== MATERIAL FOR THE TASK ==
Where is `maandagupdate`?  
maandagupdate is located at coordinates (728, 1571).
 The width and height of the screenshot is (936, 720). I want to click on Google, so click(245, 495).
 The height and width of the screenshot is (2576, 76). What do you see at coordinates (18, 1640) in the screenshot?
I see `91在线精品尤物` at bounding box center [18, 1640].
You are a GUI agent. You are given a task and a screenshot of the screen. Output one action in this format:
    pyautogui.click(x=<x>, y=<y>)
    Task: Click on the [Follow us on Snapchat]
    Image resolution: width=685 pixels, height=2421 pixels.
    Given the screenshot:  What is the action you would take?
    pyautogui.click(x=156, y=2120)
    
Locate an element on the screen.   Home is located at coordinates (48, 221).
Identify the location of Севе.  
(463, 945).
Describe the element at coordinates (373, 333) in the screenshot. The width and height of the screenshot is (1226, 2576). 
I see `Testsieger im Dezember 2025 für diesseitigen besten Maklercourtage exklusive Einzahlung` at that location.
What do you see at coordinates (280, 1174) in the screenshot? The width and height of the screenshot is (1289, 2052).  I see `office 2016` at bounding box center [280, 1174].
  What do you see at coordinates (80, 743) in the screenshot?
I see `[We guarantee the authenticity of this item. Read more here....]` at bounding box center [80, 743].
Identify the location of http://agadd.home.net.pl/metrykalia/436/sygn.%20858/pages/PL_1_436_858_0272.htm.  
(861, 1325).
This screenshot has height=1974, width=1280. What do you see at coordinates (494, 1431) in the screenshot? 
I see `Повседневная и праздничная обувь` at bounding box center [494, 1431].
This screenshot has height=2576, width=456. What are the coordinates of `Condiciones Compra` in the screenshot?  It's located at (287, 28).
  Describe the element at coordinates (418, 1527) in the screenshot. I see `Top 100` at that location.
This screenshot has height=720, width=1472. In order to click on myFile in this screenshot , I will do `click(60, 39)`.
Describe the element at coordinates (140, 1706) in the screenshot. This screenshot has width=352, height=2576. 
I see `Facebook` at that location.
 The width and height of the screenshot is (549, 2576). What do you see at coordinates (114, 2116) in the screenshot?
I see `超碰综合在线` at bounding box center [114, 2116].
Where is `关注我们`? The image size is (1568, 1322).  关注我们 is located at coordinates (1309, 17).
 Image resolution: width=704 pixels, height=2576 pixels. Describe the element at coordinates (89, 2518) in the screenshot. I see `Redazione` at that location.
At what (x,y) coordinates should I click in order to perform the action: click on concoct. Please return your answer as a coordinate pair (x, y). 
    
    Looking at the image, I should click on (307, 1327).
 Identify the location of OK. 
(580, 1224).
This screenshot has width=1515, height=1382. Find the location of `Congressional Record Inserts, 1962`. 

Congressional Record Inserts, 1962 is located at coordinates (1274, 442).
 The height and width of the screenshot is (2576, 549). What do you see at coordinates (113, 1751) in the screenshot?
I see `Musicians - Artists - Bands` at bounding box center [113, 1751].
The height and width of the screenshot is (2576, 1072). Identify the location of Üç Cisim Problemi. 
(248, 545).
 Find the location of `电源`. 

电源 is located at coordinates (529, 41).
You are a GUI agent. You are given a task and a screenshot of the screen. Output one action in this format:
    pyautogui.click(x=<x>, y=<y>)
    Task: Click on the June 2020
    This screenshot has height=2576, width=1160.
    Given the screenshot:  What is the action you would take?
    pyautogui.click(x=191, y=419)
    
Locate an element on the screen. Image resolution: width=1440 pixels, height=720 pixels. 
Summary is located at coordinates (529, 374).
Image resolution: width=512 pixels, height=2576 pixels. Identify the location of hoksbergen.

== WORK ORDER ==
Write down the entire listing above verbatim.

== YOUR RESPONSE ==
Where is `maandagupdate`?  
maandagupdate is located at coordinates (728, 1571).
 The width and height of the screenshot is (936, 720). I want to click on Google, so click(245, 495).
 The height and width of the screenshot is (2576, 76). What do you see at coordinates (18, 1640) in the screenshot?
I see `91在线精品尤物` at bounding box center [18, 1640].
You are a GUI agent. You are given a task and a screenshot of the screen. Output one action in this format:
    pyautogui.click(x=<x>, y=<y>)
    Task: Click on the [Follow us on Snapchat]
    Image resolution: width=685 pixels, height=2421 pixels.
    Given the screenshot:  What is the action you would take?
    pyautogui.click(x=156, y=2120)
    
Locate an element on the screen.   Home is located at coordinates (48, 221).
Identify the location of Севе.  
(463, 945).
Describe the element at coordinates (373, 333) in the screenshot. The width and height of the screenshot is (1226, 2576). 
I see `Testsieger im Dezember 2025 für diesseitigen besten Maklercourtage exklusive Einzahlung` at that location.
What do you see at coordinates (280, 1174) in the screenshot? The width and height of the screenshot is (1289, 2052).  I see `office 2016` at bounding box center [280, 1174].
  What do you see at coordinates (80, 743) in the screenshot?
I see `[We guarantee the authenticity of this item. Read more here....]` at bounding box center [80, 743].
Identify the location of http://agadd.home.net.pl/metrykalia/436/sygn.%20858/pages/PL_1_436_858_0272.htm.  
(861, 1325).
This screenshot has height=1974, width=1280. What do you see at coordinates (494, 1431) in the screenshot? 
I see `Повседневная и праздничная обувь` at bounding box center [494, 1431].
This screenshot has height=2576, width=456. What are the coordinates of `Condiciones Compra` in the screenshot?  It's located at (287, 28).
  Describe the element at coordinates (418, 1527) in the screenshot. I see `Top 100` at that location.
This screenshot has height=720, width=1472. In order to click on myFile in this screenshot , I will do `click(60, 39)`.
Describe the element at coordinates (140, 1706) in the screenshot. This screenshot has width=352, height=2576. 
I see `Facebook` at that location.
 The width and height of the screenshot is (549, 2576). What do you see at coordinates (114, 2116) in the screenshot?
I see `超碰综合在线` at bounding box center [114, 2116].
Where is `关注我们`? The image size is (1568, 1322).  关注我们 is located at coordinates (1309, 17).
 Image resolution: width=704 pixels, height=2576 pixels. Describe the element at coordinates (89, 2518) in the screenshot. I see `Redazione` at that location.
At what (x,y) coordinates should I click in order to perform the action: click on concoct. Please return your answer as a coordinate pair (x, y). 
    
    Looking at the image, I should click on (307, 1327).
 Identify the location of OK. 
(580, 1224).
This screenshot has width=1515, height=1382. Find the location of `Congressional Record Inserts, 1962`. 

Congressional Record Inserts, 1962 is located at coordinates (1274, 442).
 The height and width of the screenshot is (2576, 549). What do you see at coordinates (113, 1751) in the screenshot?
I see `Musicians - Artists - Bands` at bounding box center [113, 1751].
The height and width of the screenshot is (2576, 1072). Identify the location of Üç Cisim Problemi. 
(248, 545).
 Find the location of `电源`. 

电源 is located at coordinates (529, 41).
You are a GUI agent. You are given a task and a screenshot of the screen. Output one action in this format:
    pyautogui.click(x=<x>, y=<y>)
    Task: Click on the June 2020
    This screenshot has height=2576, width=1160.
    Given the screenshot:  What is the action you would take?
    pyautogui.click(x=191, y=419)
    
Locate an element on the screen. Image resolution: width=1440 pixels, height=720 pixels. 
Summary is located at coordinates (529, 374).
Image resolution: width=512 pixels, height=2576 pixels. Identify the location of hoksbergen.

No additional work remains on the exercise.